▶ _YOUR TASK_:
Where in the data below does the word "they" appear? Copy each line that holds it.

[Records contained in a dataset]
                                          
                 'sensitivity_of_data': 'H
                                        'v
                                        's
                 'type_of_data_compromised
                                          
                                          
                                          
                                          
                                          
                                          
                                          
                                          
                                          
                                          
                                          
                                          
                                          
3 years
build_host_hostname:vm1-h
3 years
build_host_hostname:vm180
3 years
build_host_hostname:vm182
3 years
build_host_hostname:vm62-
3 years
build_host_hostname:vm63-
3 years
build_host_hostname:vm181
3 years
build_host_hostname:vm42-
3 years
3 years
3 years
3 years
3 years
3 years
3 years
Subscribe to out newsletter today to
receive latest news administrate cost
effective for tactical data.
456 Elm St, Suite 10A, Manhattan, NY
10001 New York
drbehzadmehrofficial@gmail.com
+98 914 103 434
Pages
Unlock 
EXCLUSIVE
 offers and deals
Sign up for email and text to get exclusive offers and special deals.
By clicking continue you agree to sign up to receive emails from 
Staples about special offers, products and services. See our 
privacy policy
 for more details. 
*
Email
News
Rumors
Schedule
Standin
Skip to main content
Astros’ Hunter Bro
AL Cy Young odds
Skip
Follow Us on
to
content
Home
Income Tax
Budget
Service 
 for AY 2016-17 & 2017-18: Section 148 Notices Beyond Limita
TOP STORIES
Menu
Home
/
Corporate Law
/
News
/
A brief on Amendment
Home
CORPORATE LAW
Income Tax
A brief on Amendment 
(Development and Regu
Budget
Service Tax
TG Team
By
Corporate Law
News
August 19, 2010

* * *

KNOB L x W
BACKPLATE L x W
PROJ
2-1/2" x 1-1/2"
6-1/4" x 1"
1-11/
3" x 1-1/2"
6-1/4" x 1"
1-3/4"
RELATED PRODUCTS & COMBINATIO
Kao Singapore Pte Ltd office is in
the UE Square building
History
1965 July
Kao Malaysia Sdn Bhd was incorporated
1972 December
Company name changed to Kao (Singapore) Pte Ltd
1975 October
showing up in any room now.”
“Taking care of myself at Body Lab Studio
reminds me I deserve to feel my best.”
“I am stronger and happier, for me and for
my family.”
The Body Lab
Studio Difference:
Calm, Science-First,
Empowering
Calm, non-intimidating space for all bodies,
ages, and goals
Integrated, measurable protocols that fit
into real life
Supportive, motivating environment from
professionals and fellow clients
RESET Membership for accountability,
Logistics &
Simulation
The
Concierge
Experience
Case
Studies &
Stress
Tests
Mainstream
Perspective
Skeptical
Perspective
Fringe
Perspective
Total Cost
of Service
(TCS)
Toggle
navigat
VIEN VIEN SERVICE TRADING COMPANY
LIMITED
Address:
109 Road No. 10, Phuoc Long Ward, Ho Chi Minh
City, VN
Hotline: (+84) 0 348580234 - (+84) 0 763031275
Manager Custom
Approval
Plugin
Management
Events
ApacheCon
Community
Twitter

...

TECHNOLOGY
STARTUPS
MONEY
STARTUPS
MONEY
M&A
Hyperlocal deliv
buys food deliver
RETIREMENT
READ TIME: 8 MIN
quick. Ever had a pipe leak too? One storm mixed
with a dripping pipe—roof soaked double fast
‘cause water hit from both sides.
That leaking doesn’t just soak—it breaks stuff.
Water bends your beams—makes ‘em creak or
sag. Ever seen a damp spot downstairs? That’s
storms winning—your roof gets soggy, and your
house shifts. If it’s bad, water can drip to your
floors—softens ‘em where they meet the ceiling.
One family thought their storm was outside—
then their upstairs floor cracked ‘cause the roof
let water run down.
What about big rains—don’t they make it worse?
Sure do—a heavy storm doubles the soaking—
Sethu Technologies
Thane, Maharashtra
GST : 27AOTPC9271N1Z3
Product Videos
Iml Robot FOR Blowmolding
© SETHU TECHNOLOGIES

▶ _RESULT FOR THIS TASK_:
floors—softens ‘em where they meet the ceiling.
What about big rains—don’t they make it worse?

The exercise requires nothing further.